» **TASK TO CARRY OUT**
Below are records. Copy every line with "Cindy" in it.

(RECORDS TO PROCESS begins)

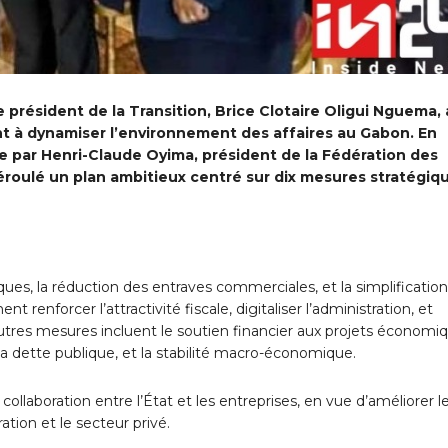
e président de la Transition, Brice Clotaire Oligui Nguema, 
t à dynamiser l’environnement des affaires au Gabon. En
e par Henri-Claude Oyima, président de la Fédération des
déroulé un plan ambitieux centré sur dix mesures stratégiq
iques, la réduction des entraves commerciales, et la simplificatio
enforcer l’attractivité fiscale, digitaliser l’administration, et
’autres mesures incluent le soutien financier aux projets économi
 la dette publique, et la stabilité macro-économique.
collaboration entre l’État et les entreprises, en vue d’améliorer l
ation et le secteur privé.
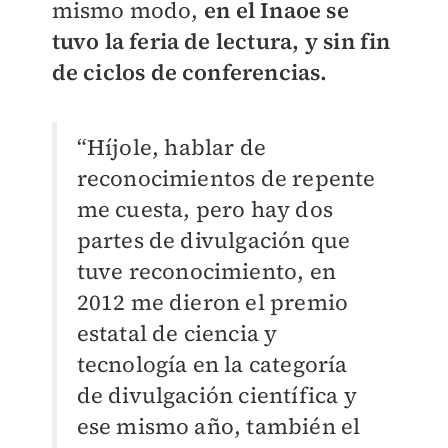
mismo modo,
en el Inaoe se
tuvo la feria de lectura, y sin fin
de ciclos de conferencias.
“Híjole, hablar de
reconocimientos de repente
me cuesta, pero hay dos
partes de divulgación que
tuve reconocimiento, en
2012 me dieron el premio
estatal de ciencia y
tecnología en la categoría
de divulgación científica y
ese mismo año, también el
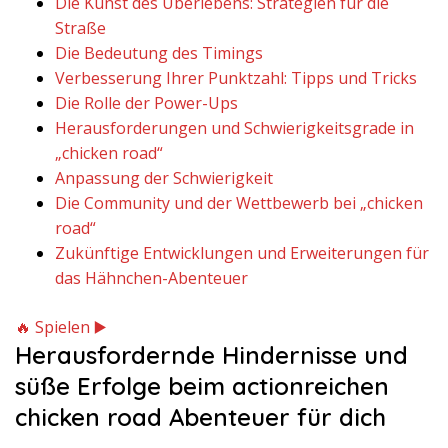
Die Kunst des Überlebens: Strategien für die
Straße
Die Bedeutung des Timings
Verbesserung Ihrer Punktzahl: Tipps und Tricks
Die Rolle der Power-Ups
Herausforderungen und Schwierigkeitsgrade in
„chicken road“
Anpassung der Schwierigkeit
Die Community und der Wettbewerb bei „chicken
road“
Zukünftige Entwicklungen und Erweiterungen für
das Hähnchen-Abenteuer
🔥 Spielen ▶️
Herausfordernde Hindernisse und
süße Erfolge beim actionreichen
chicken road Abenteuer für dich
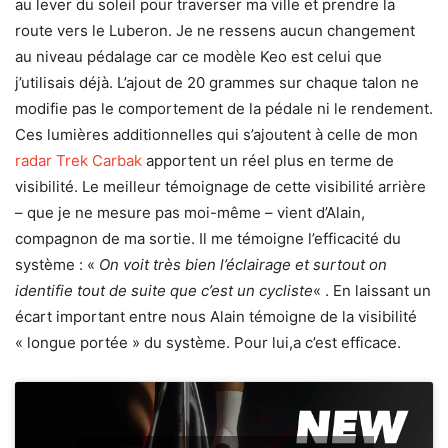
au lever du soleil pour traverser ma ville et prendre la
route vers le Luberon. Je ne ressens aucun changement
au niveau pédalage car ce modèle Keo est celui que
j’utilisais déjà. L’ajout de 20 grammes sur chaque talon ne
modifie pas le comportement de la pédale ni le rendement.
Ces lumières additionnelles qui s’ajoutent à celle de mon
radar Trek Carbak
apportent un réel plus en terme de
visibilité. Le meilleur témoignage de cette visibilité arrière
– que je ne mesure pas moi-même – vient d’Alain,
compagnon de ma sortie. Il me témoigne l’efficacité du
système : «
On voit très bien l’éclairage et surtout on
identifie tout de suite que c’est un cycliste
« . En laissant un
écart important entre nous Alain témoigne de la visibilité
« longue portée » du système. Pour lui,a c’est efficace.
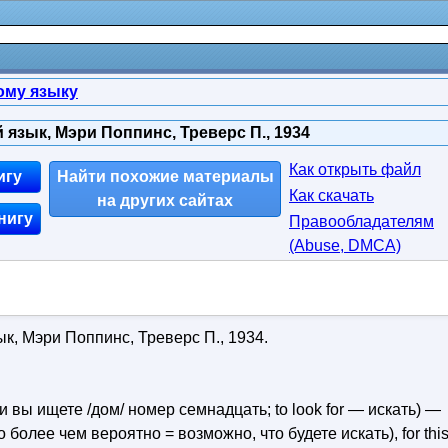
ому языку
 язык, Мэри Поппинс, Треверс П., 1934
Как открыть файл
игу
Найти похожие материалы
Как скачать
на других сайтах
нигу
Правообладателям
(Abuse, DMСA)
к, Мэри Поппинс, Треверс П., 1934.
сли вы ищете /дом/ номер семнадцать; to look for — искать) —
а это более чем вероятно = возможно, что будете искать), for thi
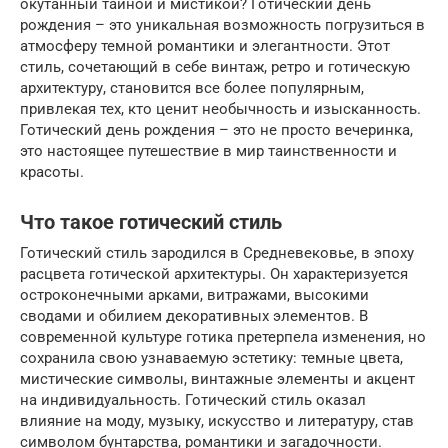
окутанный тайной и мистикой? Готический день
рождения – это уникальная возможность погрузиться в
атмосферу темной романтики и элегантности. Этот
стиль, сочетающий в себе винтаж, ретро и готическую
архитектуру, становится все более популярным,
привлекая тех, кто ценит необычность и изысканность.
Готический день рождения – это не просто вечеринка,
это настоящее путешествие в мир таинственности и
красоты.
Что такое готический стиль
Готический стиль зародился в Средневековье, в эпоху
расцвета готической архитектуры. Он характеризуется
остроконечными арками, витражами, высокими
сводами и обилием декоративных элементов. В
современной культуре готика претерпела изменения, но
сохранила свою узнаваемую эстетику: темные цвета,
мистические символы, винтажные элементы и акцент
на индивидуальность. Готический стиль оказал
влияние на моду, музыку, искусство и литературу, став
символом бунтарства, романтики и загадочности.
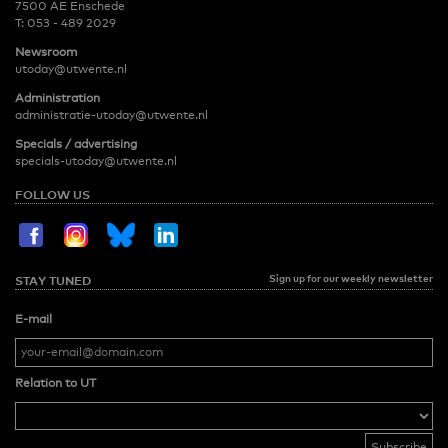
7500 AE Enschede
T:
053 - 489 2029
Newsroom
utoday@utwente.nl
Administration
administratie-utoday@utwente.nl
Specials / advertising
specials-utoday@utwente.nl
FOLLOW US
Sign up for our weekly newsletter
STAY TUNED
E-mail
Relation to UT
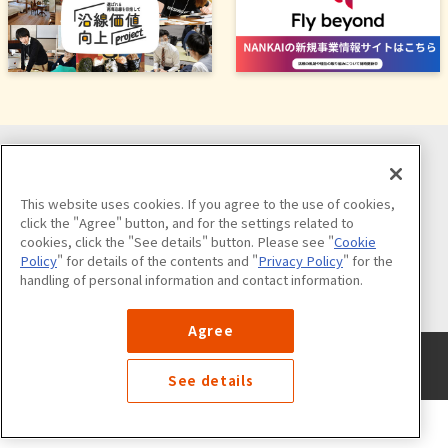
ソーシャルメディア公式アカウント
This website uses cookies. If you agree to the use of cookies,
click the "Agree" button, and for the settings related to
cookies, click the "See details" button. Please see "
Cookie
Policy
" for details of the contents and "
Privacy Policy
" for the
handling of personal information and contact information.
公式アカウント一覧
Agree
サイトのご利用について
プライバシーポリシー
クッキーポリシー
サイトマップ
See details
©NANKAI Co., Ltd. All Rights Reserved.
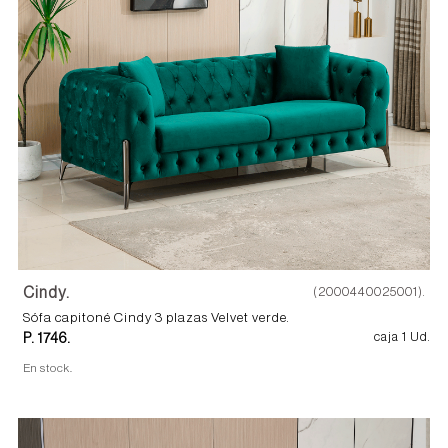
Cindy.
(2000440025001).
Sófa capitoné Cindy 3 plazas Velvet verde.
P. 1746.
caja 1 Ud.
En stock.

(RECORDS TO PROCESS ends)

» **COMPLETED EXERCISE**
Cindy.
Sófa capitoné Cindy 3 plazas Velvet verde.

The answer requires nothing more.